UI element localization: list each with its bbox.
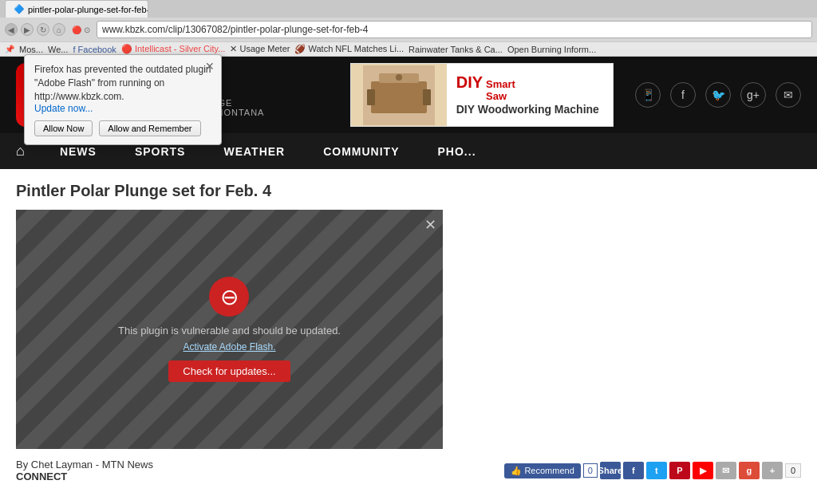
email-share-button[interactable]: ✉ [716, 462, 736, 479]
article-footer: By Chet Layman - MTN News CONNECT 👍 Reco… [16, 452, 801, 482]
bookmarks-label: 📌 [5, 45, 14, 53]
ad-image [351, 63, 447, 127]
refresh-button[interactable]: ↻ [37, 23, 49, 36]
nav-community[interactable]: COMMUNITY [304, 134, 418, 169]
activate-flash-link[interactable]: Activate Adobe Flash. [118, 341, 341, 352]
author-byline: By Chet Layman - MTN News [16, 459, 153, 471]
bookmark-we[interactable]: We... [48, 45, 68, 54]
notification-text: Firefox has prevented the outdated plugi… [34, 63, 211, 103]
pinterest-button[interactable]: P [669, 462, 690, 479]
article-title: Pintler Polar Plunge set for Feb. 4 [16, 182, 801, 200]
ad-content: DIY Smart Saw DIY Woodworking Machine [447, 67, 609, 123]
security-icon: 🔴 [72, 26, 81, 34]
browser-toolbar: ◀ ▶ ↻ ⌂ 🔴 ⊙ [0, 18, 817, 41]
more-button[interactable]: + [762, 462, 783, 479]
social-bar: 👍 Recommend 0 Share f t P ▶ ✉ g + 0 [504, 462, 801, 479]
browser-tab-bar: 🔷 pintler-polar-plunge-set-for-feb-4 ✕ [0, 0, 817, 18]
notification-close-button[interactable]: ✕ [205, 60, 215, 73]
plugin-error-message: This plugin is vulnerable and should be … [118, 325, 341, 337]
allow-remember-button[interactable]: Allow and Remember [99, 120, 200, 136]
facebook-icon[interactable]: f [670, 82, 696, 108]
ad-title: DIY Woodworking Machine [456, 103, 599, 116]
home-button[interactable]: ⌂ [53, 23, 65, 36]
share-button[interactable]: Share [600, 462, 621, 479]
svg-rect-3 [423, 89, 431, 105]
bookmark-usage[interactable]: ✕ Usage Meter [230, 44, 290, 54]
facebook-button[interactable]: f [623, 462, 644, 479]
author-info: By Chet Layman - MTN News CONNECT [16, 459, 153, 482]
ad-banner[interactable]: DIY Smart Saw DIY Woodworking Machine [350, 63, 614, 127]
tab-favicon: 🔷 [14, 4, 25, 14]
email-icon[interactable]: ✉ [776, 82, 801, 108]
notification-update-link[interactable]: Update now... [34, 103, 93, 114]
header-icons: 📱 f 🐦 g+ ✉ [635, 82, 801, 108]
bookmark-intellicast[interactable]: 🔴 Intellicast - Silver City... [121, 44, 226, 54]
bookmark-most[interactable]: Mos... [19, 45, 43, 54]
author-connect: CONNECT [16, 471, 153, 482]
recommend-label: 👍 Recommend [511, 466, 574, 476]
facebook-recommend-count: 0 [583, 463, 598, 478]
ad-smart: Smart [486, 79, 515, 90]
bookmark-rainwater[interactable]: Rainwater Tanks & Ca... [408, 45, 503, 54]
youtube-button[interactable]: ▶ [693, 462, 713, 479]
google-plus-button[interactable]: g [739, 462, 760, 479]
social-count: 0 [785, 463, 801, 478]
google-plus-icon[interactable]: g+ [740, 82, 766, 108]
notification-buttons: Allow Now Allow and Remember [34, 120, 211, 136]
video-close-button[interactable]: ✕ [424, 216, 436, 234]
bookmark-facebook[interactable]: f Facebook [73, 45, 116, 54]
firefox-notification: ✕ Firefox has prevented the outdated plu… [24, 54, 222, 145]
svg-rect-1 [371, 81, 427, 113]
bookmark-burning[interactable]: Open Burning Inform... [507, 45, 596, 54]
ad-saw: Saw [486, 91, 515, 102]
main-content: Pintler Polar Plunge set for Feb. 4 ✕ ⊖ … [0, 169, 817, 495]
allow-now-button[interactable]: Allow Now [34, 120, 93, 136]
tab-label: pintler-polar-plunge-set-for-feb-4 [28, 5, 148, 14]
plugin-blocked-icon: ⊖ [209, 277, 249, 317]
loading-spinner: ⊙ [84, 26, 90, 34]
url-bar[interactable] [97, 21, 812, 38]
active-tab[interactable]: 🔷 pintler-polar-plunge-set-for-feb-4 ✕ [5, 0, 148, 18]
check-updates-button[interactable]: Check for updates... [168, 360, 290, 382]
twitter-button[interactable]: t [646, 462, 667, 479]
browser-chrome: 🔷 pintler-polar-plunge-set-for-feb-4 ✕ ◀… [0, 0, 817, 57]
facebook-recommend-button[interactable]: 👍 Recommend [504, 463, 580, 478]
twitter-icon[interactable]: 🐦 [705, 82, 731, 108]
back-button[interactable]: ◀ [5, 23, 18, 36]
mobile-icon[interactable]: 📱 [635, 82, 661, 108]
ad-diy: DIY [456, 73, 483, 92]
video-player: ✕ ⊖ This plugin is vulnerable and should… [16, 210, 443, 449]
plugin-error: ⊖ This plugin is vulnerable and should b… [118, 277, 341, 382]
nav-photos[interactable]: PHO... [419, 134, 495, 169]
svg-point-5 [396, 74, 402, 81]
svg-rect-2 [367, 89, 375, 105]
bookmark-nfl[interactable]: 🏈 Watch NFL Matches Li... [294, 44, 404, 54]
forward-button[interactable]: ▶ [21, 23, 34, 36]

◆ ◆ ◆ ◆ ◆

**What is expected:** Among the records above, find the lines where the word "google" appears and copy them.

**Exercise solution:**
google-plus-button[interactable]: g [739, 462, 760, 479]
google-plus-icon[interactable]: g+ [740, 82, 766, 108]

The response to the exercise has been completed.